One freelance journalist, who missed his visa’s expiry date by one day, was told at the visa services office that he should leave the country and re-enter with a new one. After three days away, he showed up again at the airport, but, without a press card, he was taken aside and told to “come back after the war.”
In mid-October, two journalists from north-western Europe were hit with an entry ban, the duration of which wasn’t made clear to them, and sent back home after a 10-hour stint in a back room of the airport. Carl and Alvin run an independent media company that is explicitly pro-Palestinian and anti-Zionist, one of the duo told L’Orient Today.
The two had initially been approved for entry, but after receiving the stamp, a plain-clothed officer came up to the border agent and took Carl and Alvin away for interrogation instead.
“The unfortunate part is just that [the officials] weren’t taking the time to hear us out,” Carl said. “We just wanted a fair chance and some transparency about why we weren’t allowed in.”

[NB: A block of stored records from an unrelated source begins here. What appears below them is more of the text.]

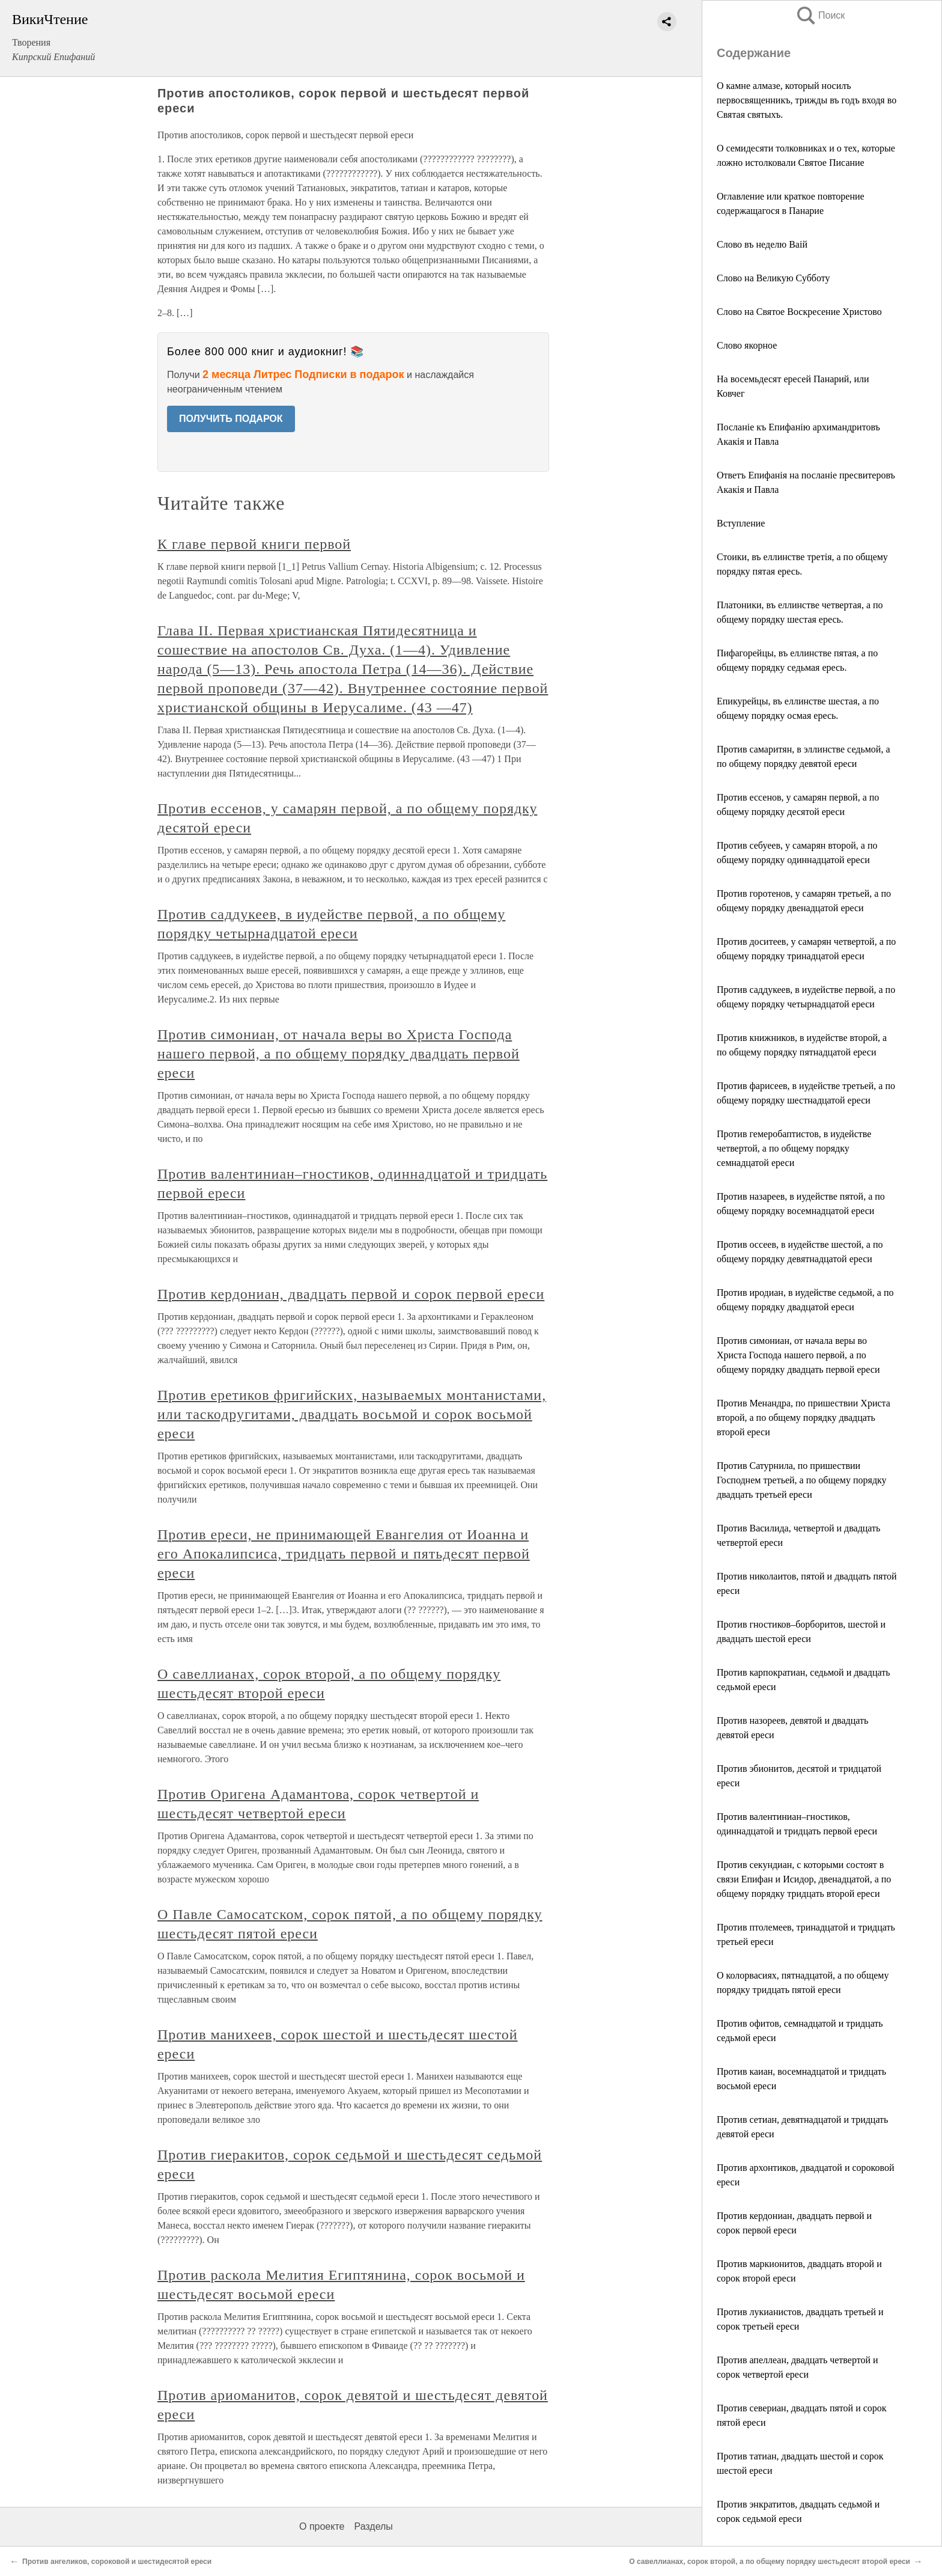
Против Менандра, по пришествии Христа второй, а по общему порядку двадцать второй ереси (803, 1417)
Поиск (820, 15)
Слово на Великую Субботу (773, 278)
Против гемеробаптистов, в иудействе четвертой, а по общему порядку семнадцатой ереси (794, 1148)
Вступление (741, 523)
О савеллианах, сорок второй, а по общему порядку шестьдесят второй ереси (769, 2561)
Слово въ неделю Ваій (762, 244)
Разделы (373, 2526)
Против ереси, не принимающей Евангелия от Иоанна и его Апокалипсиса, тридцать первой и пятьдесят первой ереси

With them in the room of to-be deportees was a Canadian man who claimed to be a crypto-millionaire who just wanted to “see the world,” an English-speaking man who claimed to be a surgeon coming to “help people,” and a Syrian man who explained that the guard had told him the two journalists were being sent back because of “espionage issues” and that airport security was short-staffed and overwhelmed.
When asked about these concerns, the General Security spokesperson said that border control only does a preliminary background check and would need further permission from the Directorate for a more in-depth check.
Carl and Alvin’s respective embassy said it couldn’t comment on individual cases and that such issues concern Lebanese authorities alone.
One Belgian journalist who has been back and forth to Lebanon for 15 years now faced some resistance at the border this time around. But a letter from Mohammad Malli, head of the Foreign Press Center at the Ministry of Information, when handed to border control, prompted the statement “See? He’s official.”
Malli, sidestepping questions about whether he’d come under the new order for heightened vigilance or not, said he’s been inundated with “hundreds” of applications from foreign journalists wanting to cover the war in Lebanon.